Overview

Infrastructure Audits provide a quick overview of the usage of cloud resources within your RightScale account. The audits focus on security aspects and cover all EC2 regions available to your RightScale account. Create audit reports that summarize your account usage of Security Groups or SSH Keys. You may keep up to 10 historical audits. Beyond that, the oldest audit will be rotated out (deleted). You may lock audits to prevent them from being deleted in the rotation, which will allow you to keep an old report as a baseline for performing differentials.

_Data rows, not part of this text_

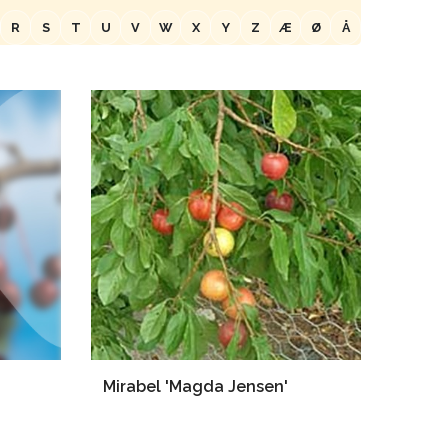
R
S
T
U
V
W
X
Y
Z
Æ
Ø
Å
Mirabel 'Magda Jensen'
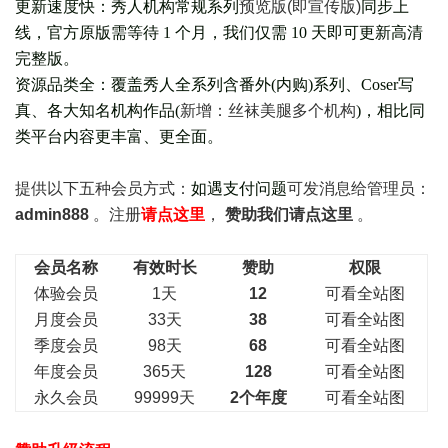
更新速度快：秀人机构常规系列
预览版(即宣传版)
同步上
线，官方原版需等待 1 个月，我们仅需 10 天即可更新高清
完整版。
资源品类全：覆盖秀人全系列含番外(
内购
)系列、Coser写
真、各大知名机构作品(
新增：丝袜美腿多个机构
)，相比同
类平台内容更丰富、更全面。
提供以下五种会员
方式：
如遇支付问题
可发消息给管理员：
admin888
。注册
请点这里
，
赞助我们请点这里
。
会员名称
有效时长
赞助
权限
体验会员
1天
12
可看全站图
月度会员
33天
38
可看全站图
季度会员
98天
68
可看全站图
年度会员
365天
128
可看全站图
永久会员
99999天
2个年度
可看全站图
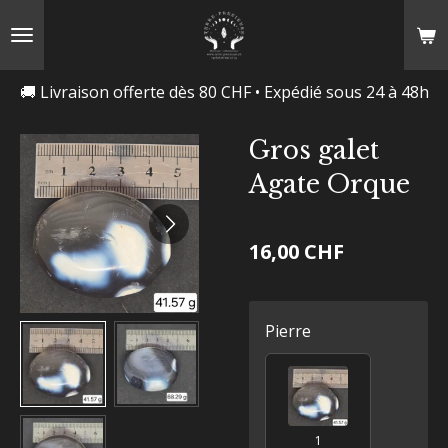
Passer
au
contenu
🚚 Livraison offerte dès 80 CHF • Expédié sous 24 à 48h
principal
Gros galet
Agate Orque
16,00 CHF
Pierre
1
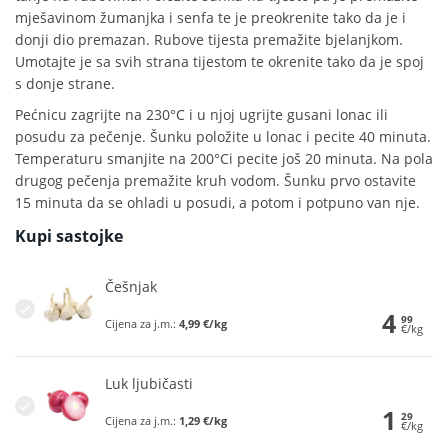
mješavinom žumanjka i senfa te je preokrenite tako da je i
donji dio premazan. Rubove tijesta premažite bjelanjkom.
Umotajte je sa svih strana tijestom te okrenite tako da je spoj
s donje strane.
Pećnicu zagrijte na 230°C i u njoj ugrijte gusani lonac ili
posudu za pečenje. Šunku položite u lonac i pecite 40 minuta.
Temperaturu smanjite na 200°Ci pecite još 20 minuta. Na pola
drugog pečenja premažite kruh vodom. Šunku prvo ostavite
15 minuta da se ohladi u posudi, a potom i potpuno van nje.
Kupi sastojke
Češnjak
4
99
Cijena za j.m.:
4,99 €/kg
€/kg
Luk ljubičasti
1
29
Cijena za j.m.:
1,29 €/kg
€/kg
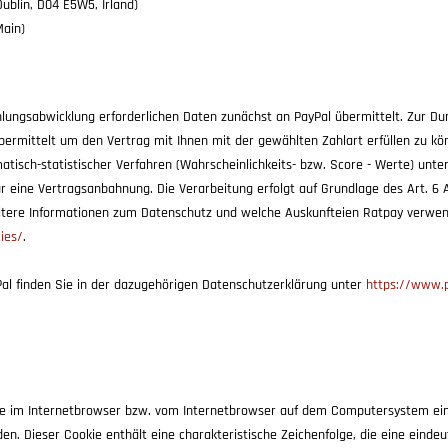
ublin, D04 E5W5, Irland)
Main)
lungsabwicklung erforderlichen Daten zunächst an PayPal übermittelt. Zur Du
ermittelt um den Vertrag mit Ihnen mit der gewählten Zahlart erfüllen zu könne
atisch-statistischer Verfahren (Wahrscheinlichkeits- bzw. Score - Werte) unt
r eine Vertragsanbahnung. Die Verarbeitung erfolgt auf Grundlage des Art. 6 
eitere Informationen zum Datenschutz und welche Auskunfteien Ratpay verwen
ies/
.
al finden Sie in der dazugehörigen Datenschutzerklärung unter
https://www.
die im Internetbrowser bzw. vom Internetbrowser auf dem Computersystem eine
n. Dieser Cookie enthält eine charakteristische Zeichenfolge, die eine einde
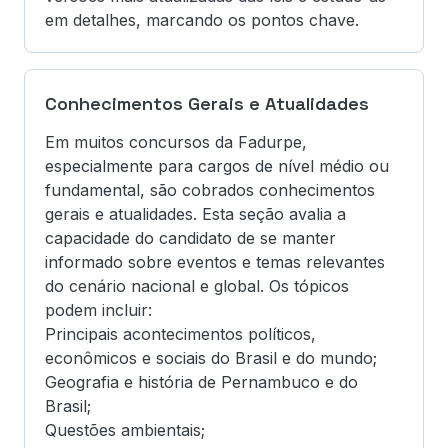
em detalhes, marcando os pontos chave.
Conhecimentos Gerais e Atualidades
Em muitos concursos da Fadurpe,
especialmente para cargos de nível médio ou
fundamental, são cobrados conhecimentos
gerais e atualidades. Esta seção avalia a
capacidade do candidato de se manter
informado sobre eventos e temas relevantes
do cenário nacional e global. Os tópicos
podem incluir:
Principais acontecimentos políticos,
econômicos e sociais do Brasil e do mundo;
Geografia e história de Pernambuco e do
Brasil;
Questões ambientais;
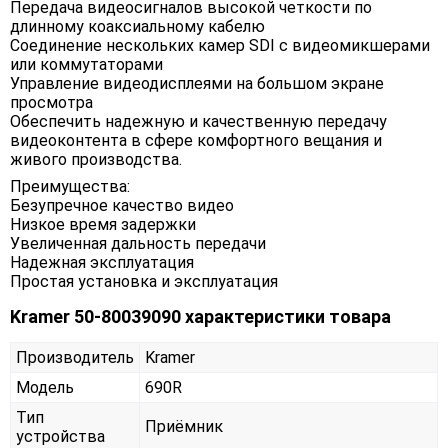
Передача видеосигналов высокой четкости по
длинному коаксиальному кабелю
Соединение нескольких камер SDI с видеомикшерами
или коммутаторами
Управление видеодисплеями на большом экране
просмотра
Обеспечить надежную и качественную передачу
видеоконтента в сфере комфортного вещания и
живого производства.
Преимущества:
Безупречное качество видео
Низкое время задержки
Увеличенная дальность передачи
Надежная эксплуатация
Простая установка и эксплуатация
Kramer 50-80039090 характеристики товара
Производитель
Kramer
Модель
690R
Тип
Приёмник
устройства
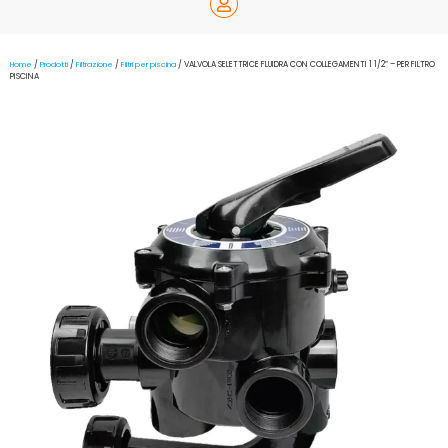
Home
/
Prodotti
/
Filtrazione
/
Filtri per piscina
/ VALVOLA SELETTRICE FLUIDRA CON COLLEGAMENTI 1 1/2″ – PER FILTRO
PISCINA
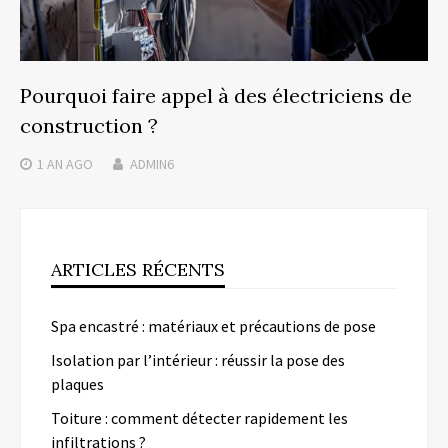
Pourquoi faire appel à des électriciens de
construction ?
1 AN
AGO
ADMIN6
ARTICLES RÉCENTS
Spa encastré : matériaux et précautions de pose
Isolation par l’intérieur : réussir la pose des
plaques
Toiture : comment détecter rapidement les
infiltrations ?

Note: Under the source tab, which can either represent a range of public IP addresses or Security Groups, an IP address may have !! after it. This denotes that the entire world can view that IP.

Actions and Procedures

Download an Infrastructure Audit Report

Objective

To download an Infrastructure Audit Report for either Security Groups or SSH Keys.

Prerequisites

  • An existing Infrastructure Audit Report.
  • 'security_manager' or 'admin' user role privileges

Steps

You can either download the audit report as a text (.txt) or json (.json) file.

Download a Text file Audit Report
  1. Go to Reports > Infrastructure Audit. Select an audit report.
  2. Click the Download Text button and specify where to save the file on your local machine. The filename will include the timestamp of when the report was created. (e.g. SecurityGroupAudit_2012-09-06 20_46_43.txt)
Download an JSON file Audit Report
  1. Go to Reports > Infrastructure Audit. Select an audit report.
  2. Click the Download JSON button and specify where to save the file on your local machine. The filename will include the timestamp of when the report was created. (e.g. SecurityGroupAudit_2012-09-06 20_46_43.json)
  3. Once a report is downloaded you can use a JSON parser to get back a specific object (e.g. Ruby object or java object). You can have different JSON object parsers for different objects.

Perform an Infrastructure Audit Report

Objective

To perform an Infrastructure Audit for either Security Groups or SSH Keys usage in your RightScale account.

Prerequisites

  • 'admin' or 'security_manager' user role privileges

Steps

You can create an Infrastructure Audit Report for the following EC2 cloud resources:

  • EC2 Security Groups
  • EC2 SSH Keys
EC2 Security Groups
  • Navigate to Reports > Infrastructure Audit. Then click the Security Groups tab.
  • Click Perform New Audit. You will be prompted with the option of performing an Infrastructure Audit on 'Public Ports' or 'All Ports'.
    • Public Ports - Create a report on all ports that are highly accessible to the public, meaning ports that allow access from subnets larger than a /24 (i.e. /0 through /23).Ports that only allow access from other security groups or from subnets of size /24 or smaller (i.e. /24 through /32) are not reported.
    • All Ports - Create a report on all ports to which any access is allowed. This is the most comprehensive report.
EC2 SSH Keys
  • Navigate to: Reports > Infrastructure Audit > SSH Keys
  • Click Perform New Audit. You be prompted with the option of performing an Infrastructure Audit on 'Running servers' or 'All keys'.
    • Running servers - Create a report on all SSH keys that are used by running servers. SSH Keys that are associated to inactive Servers will not be listed.
    • All keys - Create a report on all SSH keys. This is the most comprehensive report.